Bus companies have also demonstrated that they can be adroit and innovative in communicating with passengers about how services are being modified and, in particular, offering reassurance of enhanced cleaning regimes and measures introduced to ensure safe travelling.

All this in a situation where the official Government advice has been highly negative towards public transport use with a virtual instruction to people not to use buses if they can conceivably avoid it. Both the bus company speakers at the LTT online event showed excellent video clips demonstrating measures being taken and ensuring passengers feel welcome to travel by bus. A 700-strong survey reported by Alex Hornby, chief executive at Transdev Blazefield showed that, for what must be the first time ever, cleanliness has overtaken punctuality as the customer’s number one demand.

Overall the bus industry has demonstrated its professionalism, flexibility, cost effectiveness and fleetness of foot, by quickly adapting to unprecedented challenges and it can be trusted to provide a service for passengers in the most extreme of circumstances with minimal call on public funding.

The future is still unclear, and it will take a joint effort by the operators, the Government and local authorities to rebuild patronage and adjust services further, as new patterns of travel are demonstrated in the post-pandemic period. 

A particular challenge is providing capacity under the social distancing regime that has dramatically cut the numbers who can be carried onboard individual vehicles. Both vehicle and driver availability are now at their limits, as James Freeman, managing director at First West of England explained.

I know my colleagues in the industry are keen to collaborate and work together to get things back on track with their fellow professionals in the transport authorities, and the relevant parts of government and its agencies.

The bus carries many many more people than the rail system in Britain, and that is even the case now with trains virtually running empty outside of commuter land. The Government has committed large sums to support the continuation of rail operations, and made changes to the commitments of franchisees to remove all business risk. We’d like to think that there’ll be a time for serious discussion about a more level playing field on future funding between buses and trains.

We’d also hope that the Government will remember that announcing new policy rules like the wearing of face covering and social distancing requirements at short notice is a huge challenge for the industry, and greater notice is needed, certainly more than three days, and at least a week.
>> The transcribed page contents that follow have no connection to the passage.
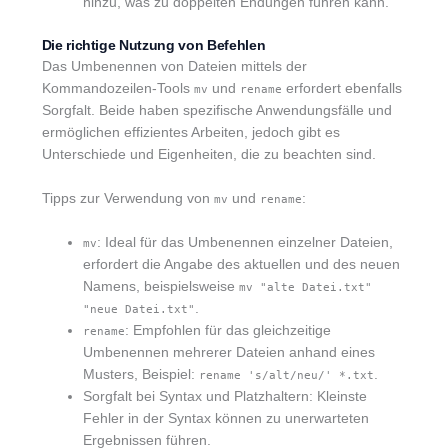
hinzu, was zu doppelten Endungen führen kann.
Die richtige Nutzung von Befehlen
Das Umbenennen von Dateien mittels der
Kommandozeilen-Tools
und
erfordert ebenfalls
mv
rename
Sorgfalt. Beide haben spezifische Anwendungsfälle und
ermöglichen effizientes Arbeiten, jedoch gibt es
Unterschiede und Eigenheiten, die zu beachten sind.
Tipps zur Verwendung von
und
:
mv
rename
: Ideal für das Umbenennen einzelner Dateien,
mv
erfordert die Angabe des aktuellen und des neuen
Namens, beispielsweise
mv "alte Datei.txt"
.
"neue Datei.txt"
: Empfohlen für das gleichzeitige
rename
Umbenennen mehrerer Dateien anhand eines
Musters, Beispiel:
.
rename 's/alt/neu/' *.txt
Sorgfalt bei Syntax und Platzhaltern: Kleinste
Fehler in der Syntax können zu unerwarteten
Ergebnissen führen.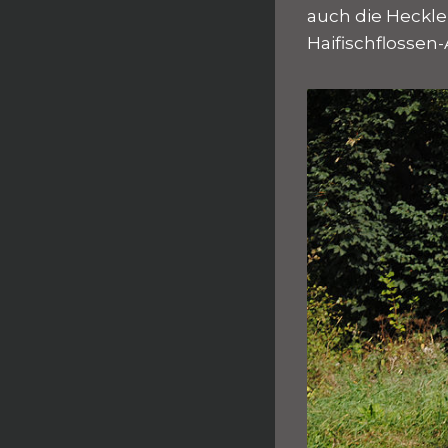
auch die Heckle
Haifischflossen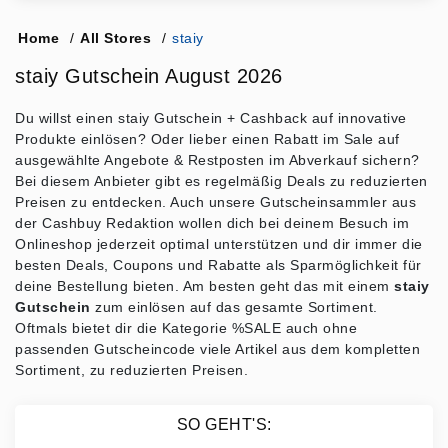
Home
/
All Stores
/
staiy
staiy Gutschein August 2026
Du willst einen staiy Gutschein + Cashback auf innovative
Produkte einlösen? Oder lieber einen Rabatt im Sale auf
ausgewählte Angebote & Restposten im Abverkauf sichern?
Bei diesem Anbieter gibt es regelmäßig Deals zu reduzierten
Preisen zu entdecken. Auch unsere Gutscheinsammler aus
der Cashbuy Redaktion wollen dich bei deinem Besuch im
Onlineshop jederzeit optimal unterstützen und dir immer die
besten Deals, Coupons und Rabatte als Sparmöglichkeit für
deine Bestellung bieten. Am besten geht das mit einem
staiy
Gutschein
zum einlösen auf das gesamte Sortiment.
Oftmals bietet dir die Kategorie %SALE auch ohne
passenden Gutscheincode viele Artikel aus dem kompletten
Sortiment, zu reduzierten Preisen.
SO GEHT'S: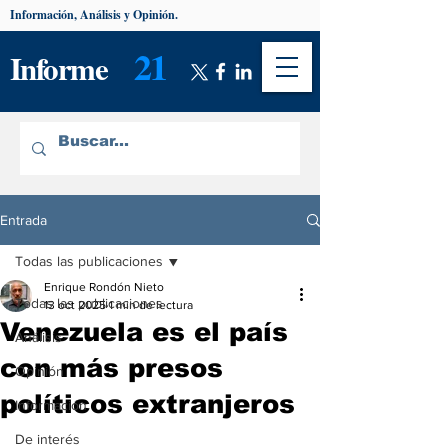
Información, Análisis y Opinión.
21
Informe
Entrada
Todas las publicaciones
Enrique Rondón Nieto
Todas las publicaciones
13 oct 2025
1 min de lectura
Venezuela es el país
Análisis
con más presos
Opinión
políticos extranjeros
Información
De interés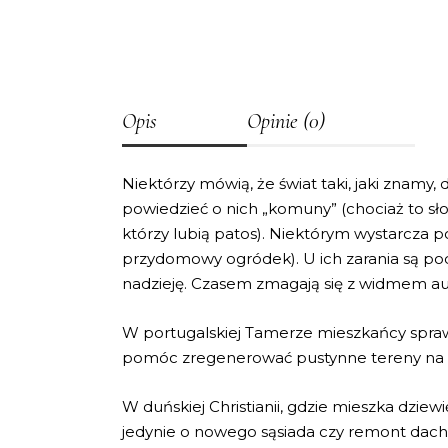
Opis
Opinie (0)
Niektórzy mówią, że świat taki, jaki znamy, 
powiedzieć o nich „komuny” (chociaż to słow
którzy lubią patos). Niektórym wystarcza p
przydomowy ogródek). U ich zarania są podo
nadzieję. Czasem zmagają się z widmem a
W portugalskiej Tamerze mieszkańcy sprawi
pomóc zregenerować pustynne tereny na św
W duńskiej Christianii, gdzie mieszka dziew
jedynie o nowego sąsiada czy remont dach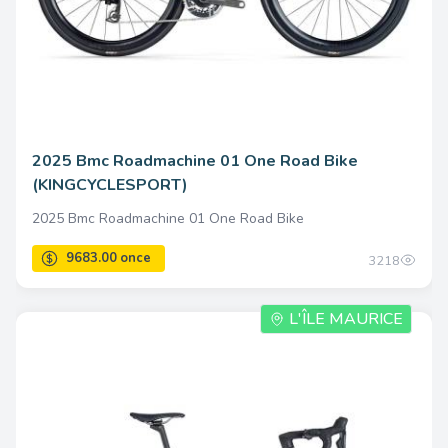
2025 Bmc Roadmachine 01 One Road Bike
(KINGCYCLESPORT)
2025 Bmc Roadmachine 01 One Road Bike
3218
L'ÎLE MAURICE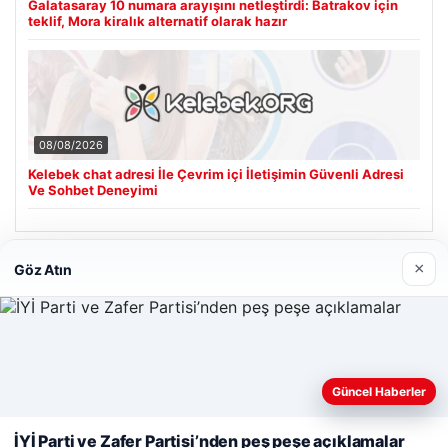
Galatasaray 10 numara arayışını netleştirdi: Batrakov için
teklif, Mora kiralık alternatif olarak hazır
08/08/2026
Kelebek chat adresi İle Çevrim içi İletişimin Güvenli Adresi
Ve Sohbet Deneyimi
×
Göz Atın
Son Eklenen Firmalar
Cengiz Sigorta
23/06/2026
Web sitemizi nasıl kullandığınızı daha iyi anlayabilmek,
deneyiminizi kişiselleştirmek ve geliştirmek amacıyla çerezler
Güncel Haberler
kullanıyoruz.
Çerez Politikamız
İYİ Parti ve Zafer Partisi’nden peş peşe açıklamalar
Reddet
Kabul Et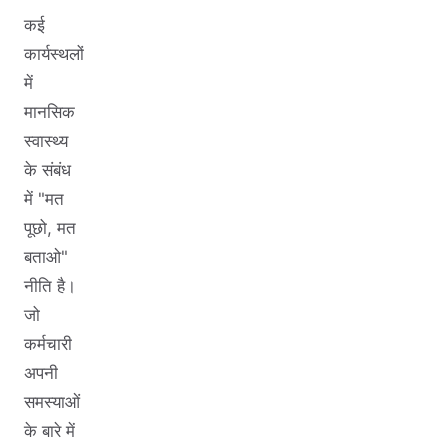
कई
कार्यस्थलों
में
मानसिक
स्वास्थ्य
के संबंध
में "मत
पूछो, मत
बताओ"
नीति है।
जो
कर्मचारी
अपनी
समस्याओं
के बारे में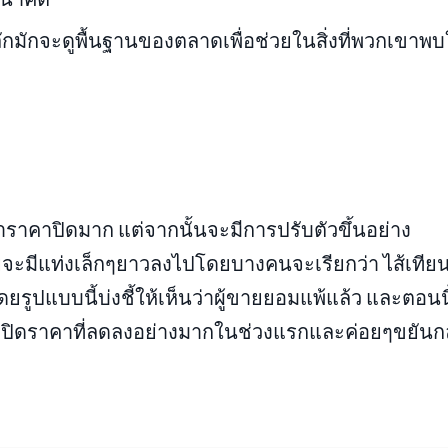
ลักมักจะดูพื้นฐานของตลาดเพื่อช่วยในสิ่งที่พวกเขาพ
กว่าราคาปิดมาก แต่จากนั้นจะมีการปรับตัวขึ้นอย่าง
ยจะมีแท่งเล็กๆยาวลงไปโดยบางคนจะเรียกว่า ไส้เทียน 
ูปแบบนี้บ่งชี้ให้เห็นว่าผู้ขายยอมแพ้แล้ว และตอนนี
ะเปิดราคาที่ลดลงอย่างมากในช่วงแรกและค่อยๆขยันก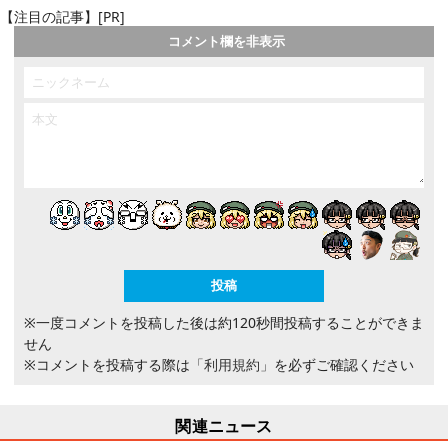
【注目の記事】[PR]
コメント欄を非表示
※一度コメントを投稿した後は約120秒間投稿することができま
せん
※コメントを投稿する際は
「利用規約」
を必ずご確認ください
関連ニュース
Likewise, proper consultation by local authorities on the obviously necessary subject of street and road changes to reflect post-pandemic traffic patterns and the needs of pedestrians and cyclists, but recognising where proposals potentially disadvantage buses and their customers, and add to costs. 

One reward for all the effort put in by operators to rise to the challenge of the circumstances has been the generous kindness and serious recognition in the community of bus workers,  now often held up to a similar plateau of respect to our remarkable NHS staff.

Bus operators and their drivers cannot be policemen, so they can simply do their best to support passengers by information and encouragement on matters like face mask wearing and social distancing and how people should use the limited seating capacity. But they are committed to making the experience of bus travel as comfortable as they can in very difficult circumstances. New digital technology is being deployed to help with service information including the ability to check how many seats are available on a bus as it approaches a stop.

We do hope that it won’t be too long before the Government can step back from  the blanket and unhelpful advice of “avoiding public transport”. Our eyes must remain on the prize of how the bus can remain a key part of the solution to the ultimately bigger threat of climate change. We want to remain inside the active travel discussion – indeed, cycling and walking can help buses overcome congestion and be the best first/last mile solution – and how together we can be the key to our towns and cities moving freely, easily and sustainably.